Kitted out with broken rhythms and mini-keyboard orchestras, the British based group produces a sound totally their own. Centered around songwriter Fyfe Dangerfield's kaleidoscopic lyrics and a freefalling feel for improvisation, the songs on their forthcoming U.S. debut, From The Cliffs, are sophisticated, musically adventurous and catchy.
Guillemots' strength is derived from their differences. "This shouldn't work," they beam and carry on. The four members are singer/keyboardist Dangerfield, who also has sidelines in "unintellectual" classical music and electronica; percussionist Rican Caol, who has been described as having a "deranged" view of rhythm; guitarist MC Lord Magrao, who for many years performed guerrilla gigs in Sao Paolo which consisted solely of him, a friend, and a giant clothes peg; and double bassist Aristazabal Hawkes, who recently spent a long, confusing summer playing on a cruise ship for a man who purported to be named Johnny Favorite.

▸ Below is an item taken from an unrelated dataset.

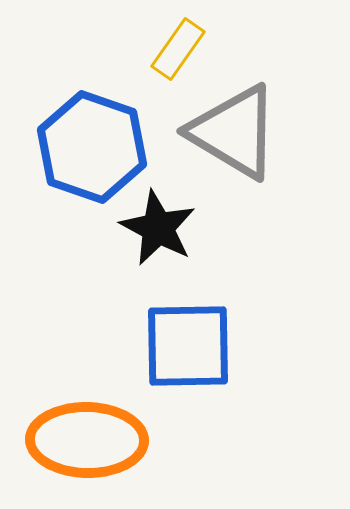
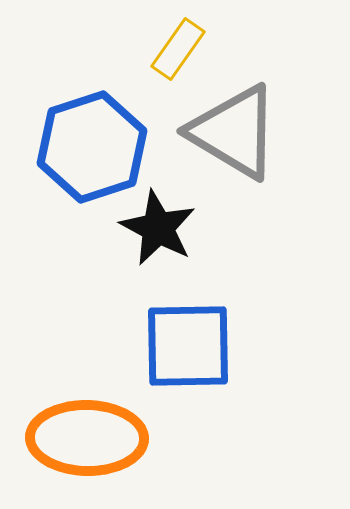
blue hexagon: rotated 23 degrees clockwise
orange ellipse: moved 2 px up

Live, the band has a raw, electric edge and is quickly earning a reputation as a fearless and organic act that quite gladly throws caution to the wind. A Guillemots show will often feature a procession of clanking biscuit tins, fiercely rhythmic improvised passages with all four band members wailing like wolves and the random appearance of a pair of saxophone-playing brothers.
"We want to make the sort of music that reveals something new about itself each time you listen to it, but that doesn't need to be at the expense of it being accessible," says Dangerfield. "Headmusic's all well and good, but it's got to hit you in the heart and feet too. After all, you're never going to top birdsong as the ultimate pop music. All we can do is try to come close."